C’est sur son lit d’hôpital qu’elle reçoit de ses parents des pinceaux et des toiles pour tromper son ennui. Elle réalise immédiatement des choses sublimes : des portraits de ses amis, de sa famille et des autoportraits. Celui de l’affiche –voir ci-dessus, date de 1926 ; elle n’a que 19 ans et elle est autodidacte !

En 1928, c’est elle qui va voir Diego, déjà croisé en 1922, pour lui montrer ses toiles et lui demander conseil. Ils s’admirent comme artistes, ils tombent amoureux, ils se marient en 1929. Tout les sépare ; il a le double de son âge et le triple de son poids. Leur union est vivement décriée par les proches.

Frida, épouse qui vit d’abord dans l’ombre du maître, est toujours merveilleusement parée : de coiffures traditionnelles, de bijoux incroyables, de toilettes indiennes qui imposent fièrement les symboles de la culture mexicaine, mais aussi qui cachent sa jambe atrophiée.

La femme Frida est complexe. Excentrique, provocatrice, elle a une âme narcissique et baroque. Elle s’habille parfois comme un homme pour se moquer des codes sociaux, elle se veut libre, indépendante. Elle boit, elle fume, autant que Diego; elle a des aventures homosexuelles. En 1934 la liaison de Diego avec la propre sœur de Frida brise leur couple. Ils divorcent en 1939 pour se remarier en 1940.

La gloire de Frida

De 1929 à 1940, elle vit dans l’ombre du génie et le suit dans tous ses déplacements de San Francisco à New York en passant par Paris. Et partout elle se sent mal à l’aise. La peinture reste sa seule raison d’être.

Autoportrait à la frontière entre le Mexique et les Etats-Unis (1932) New York Collection Manuel Reyero

Autoportrait à la frontière entre le Mexique et les Etats-Unis (1932)
New York Collection Manuel Reyero

Ce tableau illustre le rapport ambivalent que Frida entretient avec les EU où son mari connaît de grands succès et reçoit d’importantes commandes publiques. De petit format, il reprend l’iconographie populaire des ex-voto mexicains. Elle se présente debout sur un socle, sous l’aspect d’une statue vivante. Elle est revêtue d’une élégante robe rose et elle tient à la main un petit drapeau du Mexique. Sa figure divise l’espace en deux : à gauche la terre natale, avec ses symboles, son histoire, la vie naturelle ; à droite l’image des EU avec ses machines, ses  hautes cheminées (dessus est écrit FORD) et ses gratte-ciel.

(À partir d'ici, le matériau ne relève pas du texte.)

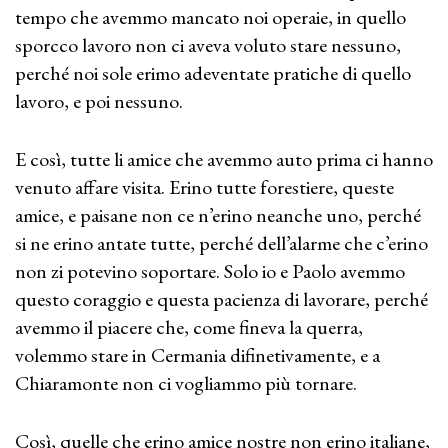
tempo che avemmo mancato noi operaie, in quello
sporcco lavoro non ci aveva voluto stare nessuno,
perché noi sole erimo adeventate pratiche di quello
lavoro, e poi nessuno.
E così, tutte li amice che avemmo auto prima ci hanno
venuto affare visita. Erino tutte forestiere, queste
amice, e paisane non ce n’erino neanche uno, perché
si ne erino antate tutte, perché dell’alarme che c’erino
non zi potevino soportare. Solo io e Paolo avemmo
questo coraggio e questa pacienza di lavorare, perché
avemmo il piacere che, come fineva la querra,
volemmo stare in Cermania difinetivamente, e a
Chiaramonte non ci vogliammo più tornare.
Così, quelle che erino amice nostre non erino italiane,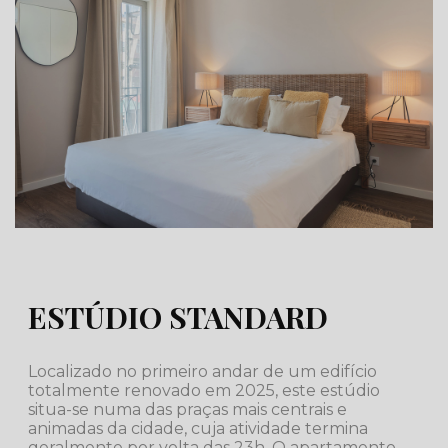
ESTÚDIO STANDARD
Localizado no primeiro andar de um edifício
totalmente renovado em 2025, este estúdio
situa-se numa das praças mais centrais e
animadas da cidade, cuja atividade termina
geralmente por volta das 23h. O apartamento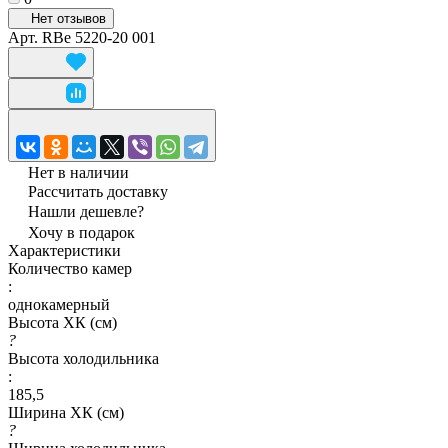
Нет отзывов
Арт.
RBe 5220-20 001
Нет в наличии
Рассчитать доставку
Нашли дешевле?
Хочу в подарок
Характеристики
Количество камер
:
однокамерный
Высота ХК (см)
?
Высота холодильника
:
185,5
Ширина ХК (см)
?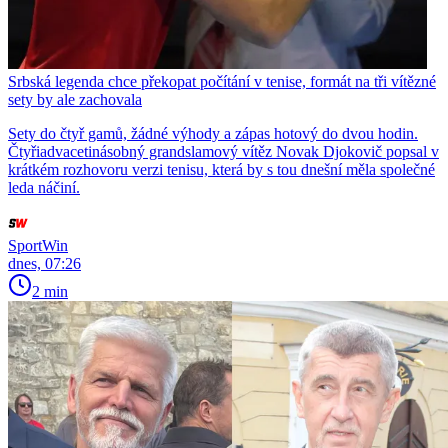
Srbská legenda chce překopat počítání v tenise, formát na tři vítězné
sety by ale zachovala
Sety do čtyř gamů, žádné výhody a zápas hotový do dvou hodin.
Čtyřiadvacetinásobný grandslamový vítěz Novak Djokovič popsal v
krátkém rozhovoru verzi tenisu, která by s tou dnešní měla společné
leda náčiní.
SportWin
dnes, 07:26
2 min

En 1938 André Breton s’enthousiasme pour ses œuvres et lui organise une exposition personnelle à New York. C’est un succès, la moitié des 25 œuvres présentées est vendue.

En 1939 elle expose aussi à Paris. Elle déteste tout ce qu’elle voit : « Bon sang ! ça valait la peine de venir jusqu’ici, juste pour comprendre pourquoi l’Europe est en train de pourrir, pourquoi tous ces incapables sont la cause de tous les Hitler d et de tous les Mussolini.

En 1940 elle participe à l’Exposition internationale du surréalisme organisée à Mexico et reçoit de nombreuses commandes.

De 1940 à 1945, elle est véritablement admise dans le cercle des grands peintres Mais sa notoriété reste plus importante à l’étranger que dans son pays. Puis elle fut oubliée jusque dans les années 1980 avant de devenir une icône de la modernité pour les artistes de la fin du XX ème et du début du XXI ème siècle.

En 1958 la Casa Azul est transformée en musée Frida Kahlo, à la demande de Diego.

La Maison Bleue, c’est la maison où elle est née, où elle a grandi. Fêtes, amours, séparations, querelles, art et révolution font de cette maison le lieu des aventures intellectuelles les plus singulières du XX ème. Le couple y a reçu, entre autres, André Breton et Léon Trotski.

La politique un peu, beaucoup, passionnément

Frida est contemporaine de la révolution mexicaine. Zapata fut l’un de ses héros. Elle adhère au Parti communiste en 1923, elle a 16 ans.

Diego adhère au PC en 1923, il en est expulsé en 1925, y revient en 1926 comme secrétaire général et s’auto exclut peu après. Ensemble ils s’engagent en 1936 en faveur des républicains lorsque la guerre civile éclate en Espagne. Ensemble ils accueillent chez eux Léon Trotski lorsque le président Cardenas lui accorde l’asile politique en 1938. Cela n’évitera pas son assassinat par les sbires de Staline en 1940.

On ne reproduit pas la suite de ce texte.